Don't get me wrong. We certainly appreciate TSA's efforts to protect our nation from terrorists and harmful personal care sundries. Also, it's not as though they haven't found a workable solution: you can take liquids, lotions, shampoos, etc. in containers equal to or smaller than 3.0 oz., but they must be contained in a clear quart-sized Ziploc bag, no gallon sizes, no twist ties, and no fancy zippered travelers' toiletry bag. Don't try bending the rules. A 5 oz. half empty shampoo is still a 5 oz bottle, not 2.5 oz of potential keratoid-enhanced wheat-germ-infused explosive material. Insanity rules.
Drinks are suspect too. A water bottle can threaten the safety of everyone onboard. Apparently water resembles another colorless odorless liquid that quenches thirst like water, and no demonstration of its innocent nature can satisfy the ever-vigilant security officer. Insanity rules. In truth, the TSA admits it is not the liquids, but the containers that they are worried about because they can be used to mix explosive liquids on board. Liquids don't kill people, containers do.
Thanks to the warm feeling flooding my system, I know one can still buy a 32 oz. bottle of rum at the duty free shop and take it on board, or even buy a bottle of water after the checkpoint - without restrictions. But that is not considered dangerous. That's commerce, and we mustn't let fear disrupt commerce.
Someday soon airports will have pharmacies stocked only with Lilliputian lotions, shrimpy shampoos and refreshing 3.0 oz. bottles of water. Insanity rules.
Soon airports will have a take-a-bottle-leave-a-bottle bins modeled after the highly successful take-a-penny--leave-a-penny trays. Travelers will be able to leave the dearly bought 10oz. sunblock, and an incoming traveler will be able to make use of it… gratis. Insanity rules.
Oh I could go on. There is the shoe fad, and the liquid ban, the guaranteed random selection of every traveler who could be Middle Eastern. (Note to readers who like being strip-searched: book your reservation with a travel agent in the Middle East). Occasionally someone has a flash of sanity and declares that nail cutters are no-longer-threats-to-national-security. Still, insanity rules.

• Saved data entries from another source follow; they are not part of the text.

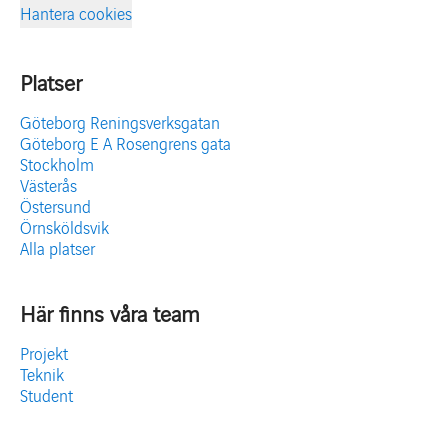
Hantera cookies
Platser
Göteborg Reningsverksgatan
Göteborg E A Rosengrens gata
Stockholm
Västerås
Östersund
Örnsköldsvik
Alla platser
Här finns våra team
Projekt
Teknik
Student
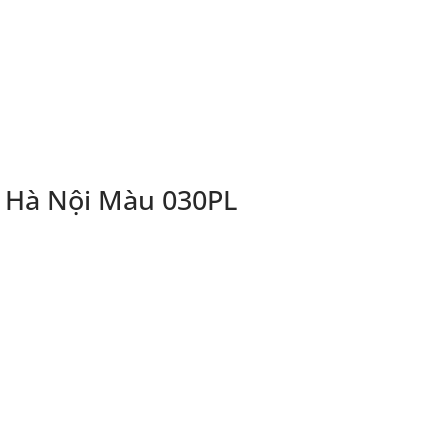
 Hà Nội Màu 030PL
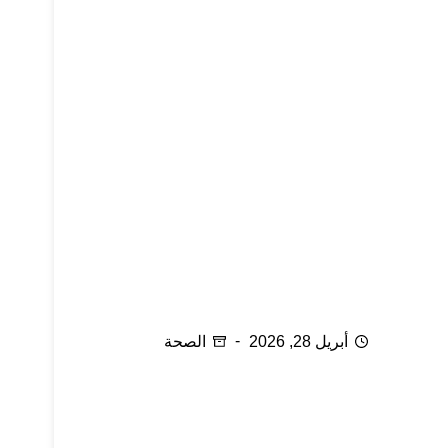
ناقوس الخطر ما زال يدق
أبريل 28, 2026
الصحة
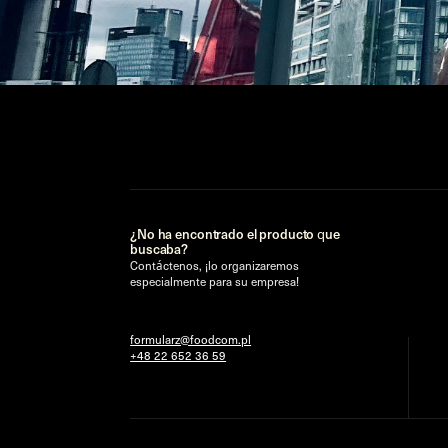
¿No ha encontrado el producto que
buscaba?
Contáctenos, ¡lo organizaremos
especialmente para su empresa!
formularz@foodcom.pl
+48 22 652 36 59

All jesting aside, our government took control of airport security nationwide after 9/11 because it is a something too important to leave to chance. Without their security, we might be afraid to fly. Just think about it: businesspeople might restrict their travel to a minimum and only fly with the aid of tranquilizers. We must not allow fear to interfere with our way of life. We should take comfort in the fact that our government dispels fear with simple safety steps.
We face a threat that is nebulous. We can only say it is not shoe bombs, not shampoo bombs, not plastic bottles. What is it though? Well, never mind, chapped knuckles are a small price to pay for safety.

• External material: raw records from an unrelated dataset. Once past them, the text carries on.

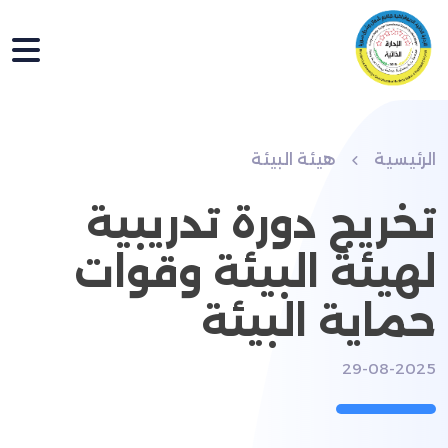
الرئيسية
هيئة البيئة
تخريج دورة تدريبية
لهيئة البيئة وقوات
حماية البيئة
29-08-2025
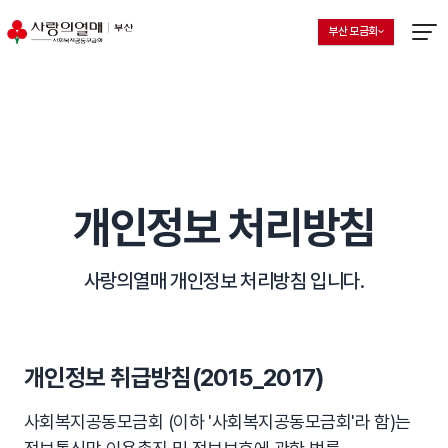
부산 모금회
지회 선택 목록 열기
현재 선택된 지회
메뉴열
개인정보 처리방침
사랑의열매 개인정보 처리방침 입니다.
개인정보 취급방침(2015_2017)
사회복지공동모금회 (이하 '사회복지공동모금회'라 함)는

At the next gate, a curly-haired youngster plays guitar and wails in a whiny nasal voice, "Let me die in my footsteps, before I go down under the ground." It is the voice of another generation, but it is fresh again.
While our country declares war on an abstract noun, and instructs us to Duck & Cover and Duct Tape our Homes, while we doff our shoes in patriotic solidarity here at the airport, we ponder how the TSA thwarts the Terror in our toiletries - We, the People, the Combine.